It didn’t take long Monday before child safety seat inspectors found the reason they do the job.
A 4-year-old boy arrived at the Rossville Fire Department riding in a flimsy booster seat with no padding. The 16-year-old seat was replaced with a new, safer model.
Tracy Pevehouse, the nurse manager at the Walker County Health Department, said the old seat wouldn’t have helped the child in a crash.
“It would have probably shattered,” she said.
Poorly installed and faulty car seats commonly are found during annual inspection events staged by Walker County Emergency Services.

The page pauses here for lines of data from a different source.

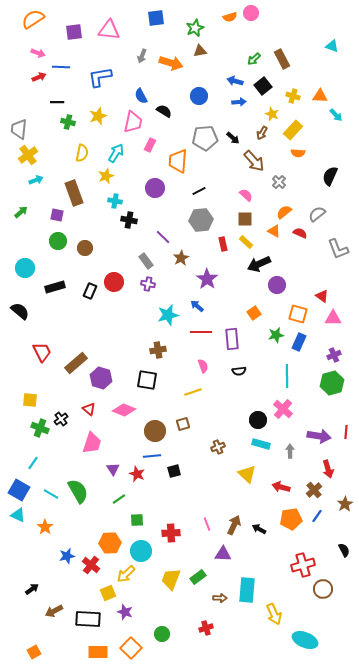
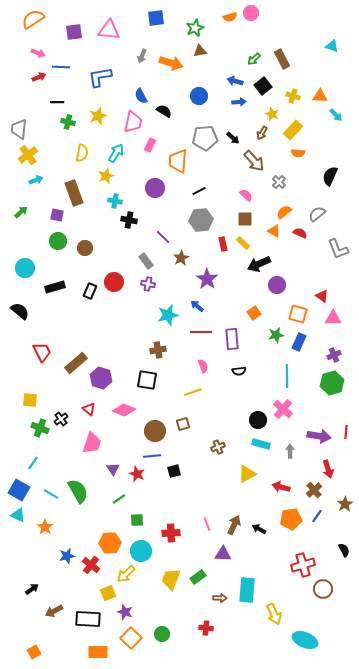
yellow rectangle at (246, 242): moved 3 px left, 1 px down
yellow triangle at (247, 474): rotated 48 degrees clockwise
red cross at (206, 628): rotated 24 degrees clockwise
orange square at (131, 648): moved 10 px up
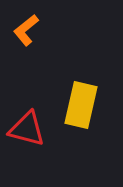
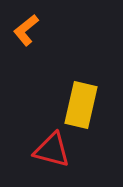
red triangle: moved 25 px right, 21 px down
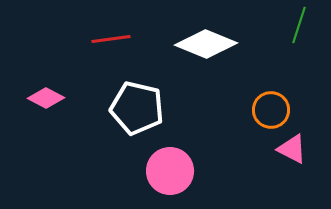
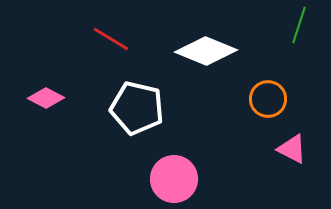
red line: rotated 39 degrees clockwise
white diamond: moved 7 px down
orange circle: moved 3 px left, 11 px up
pink circle: moved 4 px right, 8 px down
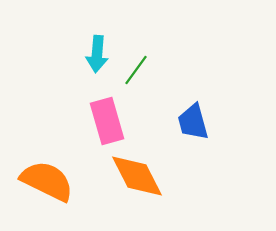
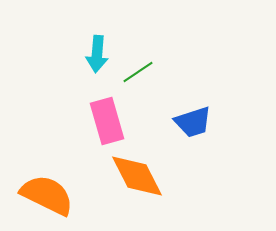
green line: moved 2 px right, 2 px down; rotated 20 degrees clockwise
blue trapezoid: rotated 93 degrees counterclockwise
orange semicircle: moved 14 px down
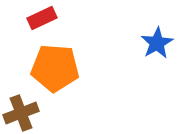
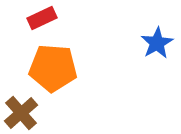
orange pentagon: moved 2 px left
brown cross: rotated 20 degrees counterclockwise
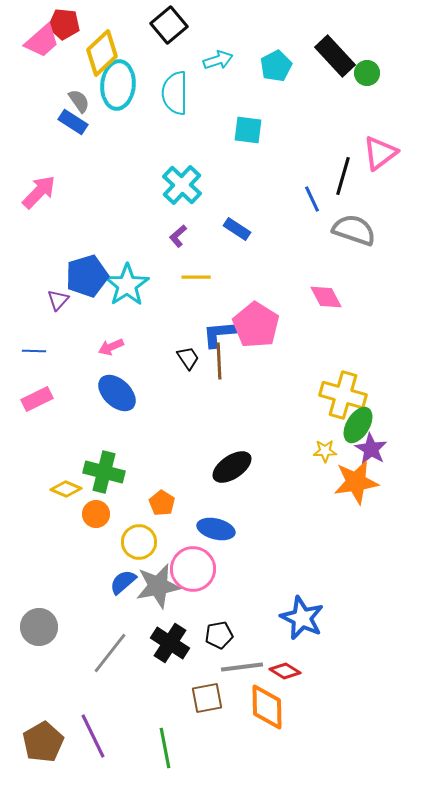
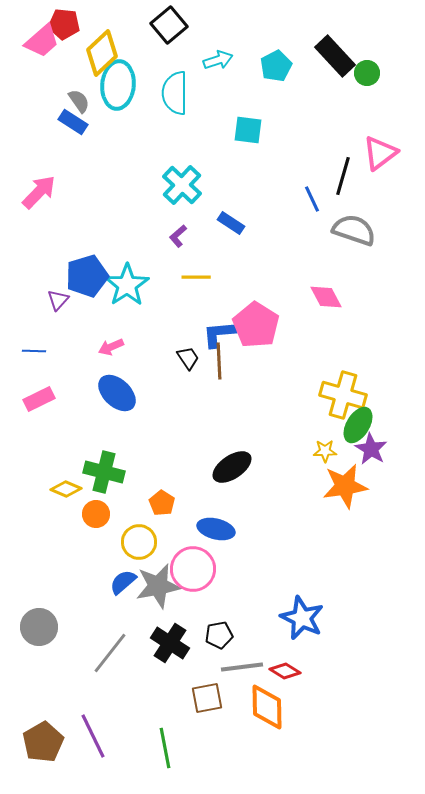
blue rectangle at (237, 229): moved 6 px left, 6 px up
pink rectangle at (37, 399): moved 2 px right
orange star at (356, 482): moved 11 px left, 4 px down
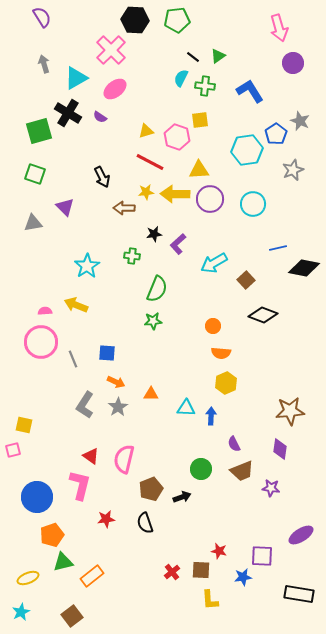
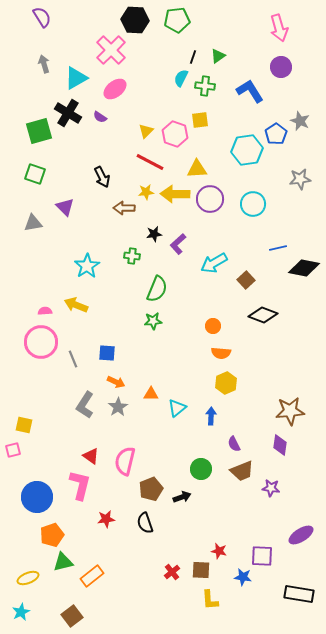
black line at (193, 57): rotated 72 degrees clockwise
purple circle at (293, 63): moved 12 px left, 4 px down
yellow triangle at (146, 131): rotated 28 degrees counterclockwise
pink hexagon at (177, 137): moved 2 px left, 3 px up
yellow triangle at (199, 170): moved 2 px left, 1 px up
gray star at (293, 170): moved 7 px right, 9 px down; rotated 15 degrees clockwise
cyan triangle at (186, 408): moved 9 px left; rotated 42 degrees counterclockwise
purple diamond at (280, 449): moved 4 px up
pink semicircle at (124, 459): moved 1 px right, 2 px down
blue star at (243, 577): rotated 18 degrees clockwise
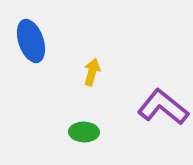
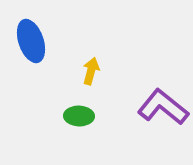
yellow arrow: moved 1 px left, 1 px up
green ellipse: moved 5 px left, 16 px up
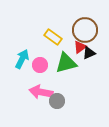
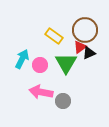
yellow rectangle: moved 1 px right, 1 px up
green triangle: rotated 45 degrees counterclockwise
gray circle: moved 6 px right
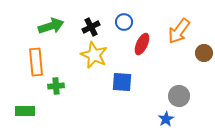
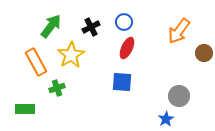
green arrow: rotated 35 degrees counterclockwise
red ellipse: moved 15 px left, 4 px down
yellow star: moved 23 px left; rotated 16 degrees clockwise
orange rectangle: rotated 24 degrees counterclockwise
green cross: moved 1 px right, 2 px down; rotated 14 degrees counterclockwise
green rectangle: moved 2 px up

Last year, there were problems with 86 percent of the 108 child safety seats inspected during the four-day event. That was an improvement over the first safety campaign two years earlier, when 96 percent of the seats inspected were unsafe — either too old, improperly installed or the wrong size for the children using them.
Since the inspections began in 2005, the Emergency Services team has used grants to replace about 150 seats.
Officials hope to find less misuse during this year’s inspections, which began Monday in Rossville and will continue through Thursday at locations around the county. They hope to inspect 200 seats this year.
Traci Napier Reece, who coordinates the event for Walker County, said statistics from the first three years have been “horribly alarming.”
“Especially that first year when we had (131) seats and only a handful were installed properly. That is scary,” Ms. Reece said.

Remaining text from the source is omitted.